20. Pinjam HP
Malam ini
Arman pergi ke tongkrongan naik mobil bersama istri dan anak-anaknya. Semua orang
di tongkrongan bernafas lega dan merasa senang karena Arman akhirnya lebih
memilih keluarganya daripada Ica. Beni juga ikut senang meskipun dalam hatinya
ia masih ingin merebut Sofia dari Arman.
Beni
langsung menyambut Aya yang tetap memakai helem dan jaket meskipun naik mobil.

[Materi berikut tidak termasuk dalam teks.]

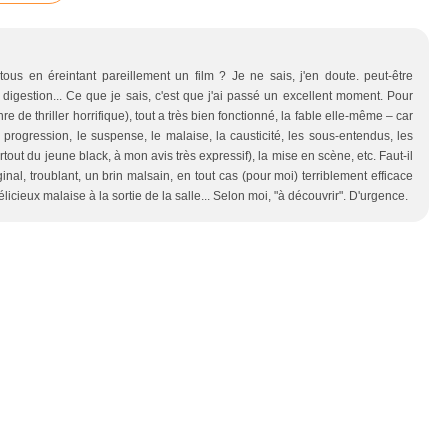
ous en éreintant pareillement un film ? Je ne sais, j'en doute. peut-être
igestion... Ce que je sais, c'est que j'ai passé un excellent moment. Pour
e de thriller horrifique), tout a très bien fonctionné, la fable elle-même – car
a progression, le suspense, le malaise, la causticité, les sous-entendus, les
rtout du jeune black, à mon avis très expressif), la mise en scène, etc. Faut-il
iginal, troublant, un brin malsain, en tout cas (pour moi) terriblement efficace
icieux malaise à la sortie de la salle... Selon moi, "à découvrir". D'urgence.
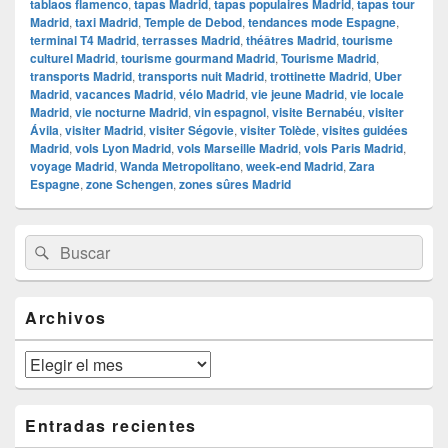
tablaos flamenco
,
tapas Madrid
,
tapas populaires Madrid
,
tapas tour
Madrid
,
taxi Madrid
,
Temple de Debod
,
tendances mode Espagne
,
terminal T4 Madrid
,
terrasses Madrid
,
théâtres Madrid
,
tourisme
culturel Madrid
,
tourisme gourmand Madrid
,
Tourisme Madrid
,
transports Madrid
,
transports nuit Madrid
,
trottinette Madrid
,
Uber
Madrid
,
vacances Madrid
,
vélo Madrid
,
vie jeune Madrid
,
vie locale
Madrid
,
vie nocturne Madrid
,
vin espagnol
,
visite Bernabéu
,
visiter
Ávila
,
visiter Madrid
,
visiter Ségovie
,
visiter Tolède
,
visites guidées
Madrid
,
vols Lyon Madrid
,
vols Marseille Madrid
,
vols Paris Madrid
,
voyage Madrid
,
Wanda Metropolitano
,
week-end Madrid
,
Zara
Espagne
,
zone Schengen
,
zones sûres Madrid
El
Buscar
Buscar
área
por:
de
widget
barra
Archivos
lateral
primaria
Archivos
Entradas recientes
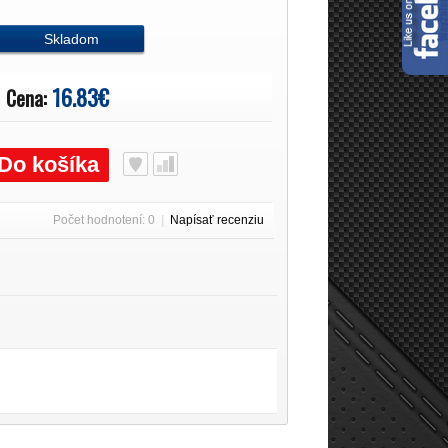
Skladom
16.83€
Cena:
Do košíka
Počet hodnotení: 0
|
Napísať recenziu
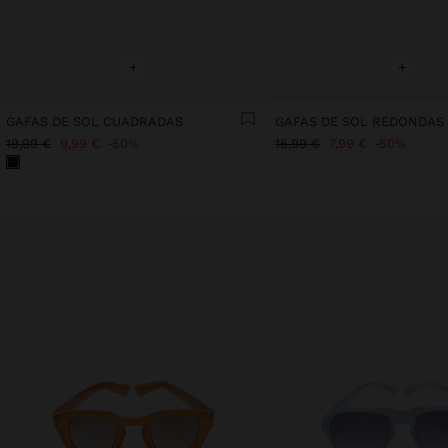
+
+
GAFAS DE SOL CUADRADAS
GAFAS DE SOL REDONDAS
19,99 €
9,99 €
50%
15,99 €
7,99 €
50%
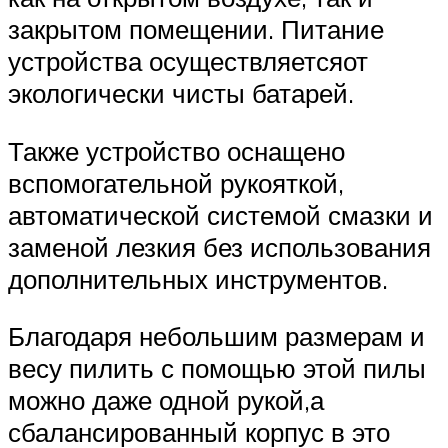
закрытом помещении. Питание
устройства осуществляетсяот
экологически чисты батарей.
Также устройство оснащено
вспомогательной рукояткой,
автоматической системой смазки и
заменой лезкия без использования
дополнительных инструментов.
Благодаря небольшим размерам и
весу пилить с помощью этой пилы
можно даже одной рукой,а
сбалансированный корпус в это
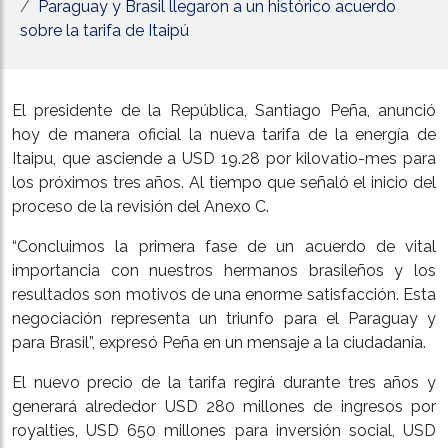
Paraguay y Brasil llegaron a un histórico acuerdo
sobre la tarifa de Itaipú
El presidente de la República, Santiago Peña, anunció
hoy de manera oficial la nueva tarifa de la energía de
Itaipu, que asciende a USD 19.28 por kilovatio-mes para
los próximos tres años. Al tiempo que señaló el inicio del
proceso de la revisión del Anexo C.
“Concluimos la primera fase de un acuerdo de vital
importancia con nuestros hermanos brasileños y los
resultados son motivos de una enorme satisfacción. Esta
negociación representa un triunfo para el Paraguay y
para Brasil”, expresó Peña en un mensaje a la ciudadanía.
El nuevo precio de la tarifa regirá durante tres años y
generará alrededor USD 280 millones de ingresos por
royalties, USD 650 millones para inversión social, USD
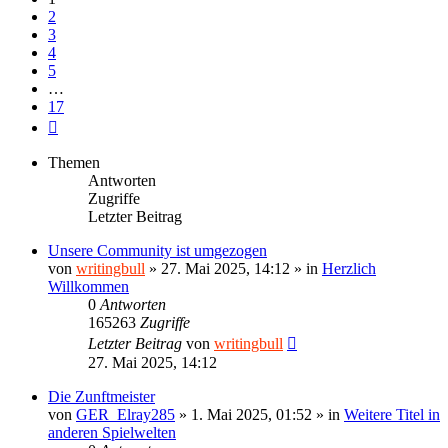
2
3
4
5
…
17
Nächste
Themen
Antworten
Zugriffe
Letzter Beitrag
Unsere Community ist umgezogen
von
writingbull
»
27. Mai 2025, 14:12
» in
Herzlich
Willkommen
0
Antworten
165263
Zugriffe
Letzter Beitrag
von
writingbull
27. Mai 2025, 14:12
Die Zunftmeister
von
GER_Elray285
»
1. Mai 2025, 01:52
» in
Weitere Titel in
anderen Spielwelten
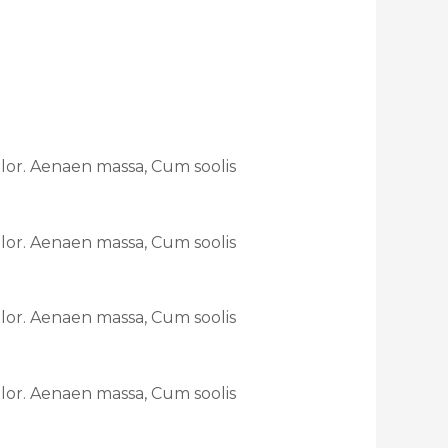
lor. Aenaen massa, Cum soolis
lor. Aenaen massa, Cum soolis
lor. Aenaen massa, Cum soolis
lor. Aenaen massa, Cum soolis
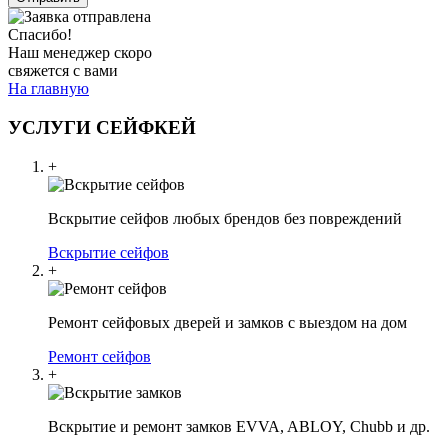
Спасибо!
Наш менеджер скоро
свяжется с вами
На главную
УСЛУГИ СЕЙФКЕЙ
+
Вскрытие сейфов любых брендов без повреждений
Вскрытие сейфов
+
Ремонт сейфовых дверей и замков с выездом на дом
Ремонт сейфов
+
Вскрытие и ремонт замков EVVA, ABLOY, Chubb и др.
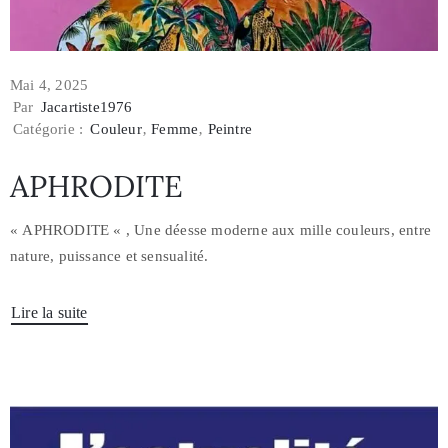
Mai 4, 2025
Par
Jacartiste1976
Catégorie :
Couleur
‚
Femme
‚
Peintre
APHRODITE
« APHRODITE « , Une déesse moderne aux mille couleurs, entre
nature, puissance et sensualité.
Lire la suite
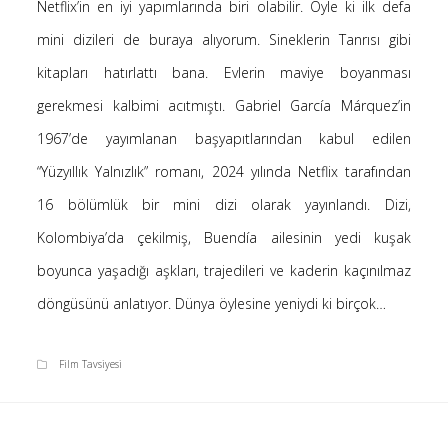
Netflix’in en iyi yapımlarında biri olabilir. Öyle ki ilk defa
Saçı Örtmek Kur’an’ın Emri midir? – Nihai
mini dizileri de buraya alıyorum. Sineklerin Tanrısı gibi
10 Şubat 2026
kitapları hatırlattı bana. Evlerin maviye boyanması
Biraz Hayal, Biraz Aşk, Merhaba!
24 Ağustos 2025
gerekmesi kalbimi acıtmıştı. Gabriel García Márquez’in
Kader: Alın Yazısı mı Akıl Yazısı mı?
1967’de yayımlanan başyapıtlarından kabul edilen
20 Şubat 2025
“Yüzyıllık Yalnızlık” romanı, 2024 yılında Netflix tarafından
Anlam Arayışı – Günlük
16 bölümlük bir mini dizi olarak yayınlandı. Dizi,
27 Kasım 2024
Kolombiya’da çekilmiş, Buendía ailesinin yedi kuşak
Kendime Düşünceler
27 Ekim 2024
boyunca yaşadığı aşkları, trajedileri ve kaderin kaçınılmaz
Ziynet Nedir? (Nur 31)
döngüsünü anlatıyor. Dünya öylesine yeniydi ki birçok…
23 Nisan 2019
Film Tavsiyesi
Son Yorumlar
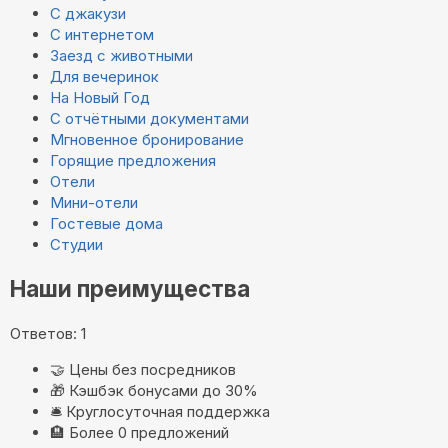
С джакузи
С интернетом
Заезд с животными
Для вечеринок
На Новый Год
С отчётными документами
Мгновенное бронирование
Горящие предложения
Отели
Мини-отели
Гостевые дома
Студии
Наши преимущества
Ответов: 1
🤝
Цены без посредников
🎁
Кэшбэк бонусами до 30%
🛎️
Круглосуточная поддержка
🏨
Более 0 предложений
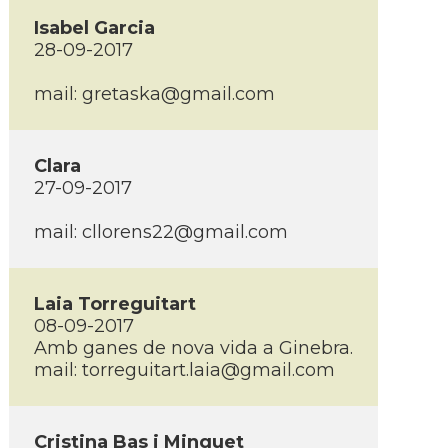
Isabel Garcia
28-09-2017
mail: gretaska@gmail.com
Clara
27-09-2017
mail: cllorens22@gmail.com
Laia Torreguitart
08-09-2017
Amb ganes de nova vida a Ginebra.
mail: torreguitart.laia@gmail.com
Cristina Bas i Minguet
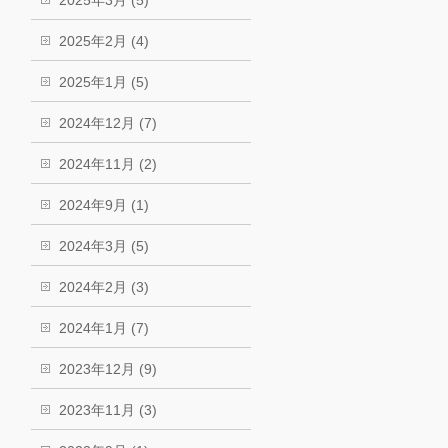
2025年2月 (4)
2025年1月 (5)
2024年12月 (7)
2024年11月 (2)
2024年9月 (1)
2024年3月 (5)
2024年2月 (3)
2024年1月 (7)
2023年12月 (9)
2023年11月 (3)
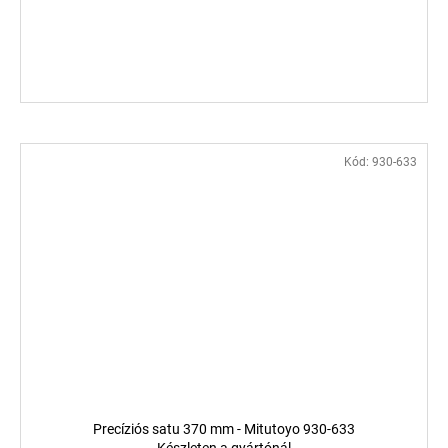
Kód:
930-633
Precíziós satu 370 mm - Mitutoyo 930-633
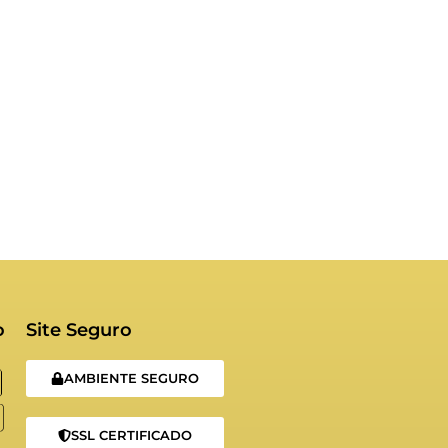
o
Site Seguro
AMBIENTE SEGURO
SSL CERTIFICADO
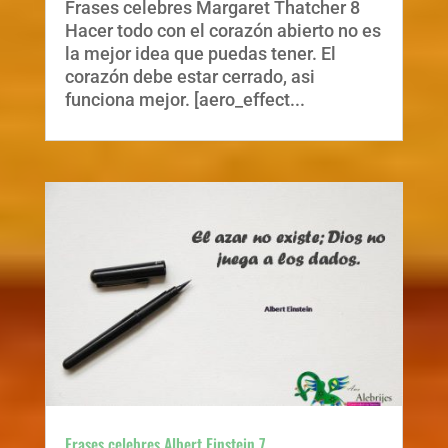
Frases celebres Margaret Thatcher 8
Hacer todo con el corazón abierto no es
la mejor idea que puedas tener. El
corazón debe estar cerrado, asi
funciona mejor. [aero_effect...
Frases celebres Albert Einstein 7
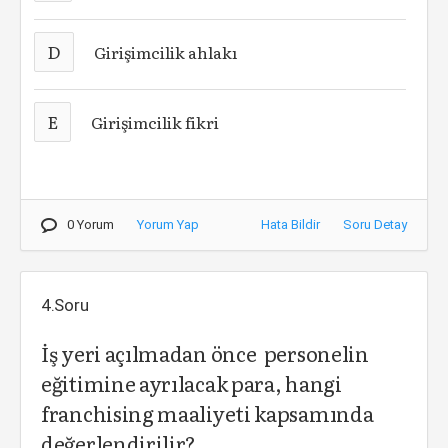
D
Girişimcilik ahlakı
E
Girişimcilik fikri
0 Yorum
Yorum Yap
Hata Bildir
Soru Detay
4.Soru
İş yeri açılmadan önce personelin
eğitimine ayrılacak para, hangi
franchising maaliyeti kapsamında
değerlendirilir?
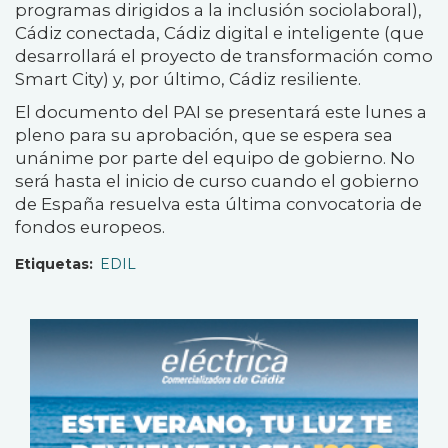
programas dirigidos a la inclusión sociolaboral),
Cádiz conectada, Cádiz digital e inteligente (que
desarrollará el proyecto de transformación como
Smart City) y, por último, Cádiz resiliente.
El documento del PAI se presentará este lunes a
pleno para su aprobación, que se espera sea
unánime por parte del equipo de gobierno. No
será hasta el inicio de curso cuando el gobierno
de España resuelva esta última convocatoria de
fondos europeos.
Etiquetas
EDIL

Aya masih malu-malu kucing berbeda dengan Aska yang sudah biasa disana.
“Wah! Cantiknya
Kakak Aya!” puji Beni.
“Iya dong! Timaasih
ya Om Bani, Kakak menyayangi Om Bani!” ucap Aya yang membuat orang-orang
meleleh saat mendengar ucapannya.
Arman duduk
bersama teman-temannya, sementara Sofia sesekali mengawasi Aya dan Aska yang
bermain di parkiran agar tidak ke jalan raya. Lalu menemani Aska dan Aya naik
odong-odong. Tak butuh waktu lama bagi Aya untuk mengantuk sementara Aska masih
penuh energi.
“Yayah, Kakak
binjam hp dong. Mau tonton Peppa,” pinta Aya pada Ayahnya karena sudah tidak
kuat menemani Aska yang masih pecicilan.
“Oh ini
sayang,” jawab Arman sambil memberikan ponselnya pada Aya.
Aya membawa
ponsel Ayahnya sambil menggandeng Bundanya ke mobil untuk tidur. Arman langsung
mendekat pada Aska dan mencoba mengalihkan perhatiannya agar lebih cepat
mengantuk. Namun disaat yang bersamaan tiba-tiba Ica mengirim pesan pada Arman.
“Bentar ya Kak,
Bunda pinjam hp Ayah dulu ya,” ucap Sofia setelah melihat pesan dari Ica yang
masuk ke ponsel Arman.
Tangan Sofia
langsung gemetar, tidak hanya tangannya tapi juga tubuhnya. Ia tak tau harus
bagaimana lagi sekarang. Airmatanya juga langsung mengalir tanpa sempat ia
tahan.
“Bunda!”
seru Aya yang sudah tak terdengar lagi di telinga Sofia yang sedang mencocokkan
foto profil di kontak Ica Cantik pada ponsel Arman dan nomor tak di kenal yang
tiba-tiba mengiriminya foto beberapa waktu lalu.
Sofia
langsung menangis begitu melihat nomor asing itu juga mengiriminya foto makanan
seperti yang ada dalam pesanan Gofoodnya tadi. Sofia sudah hilang kendali lagi.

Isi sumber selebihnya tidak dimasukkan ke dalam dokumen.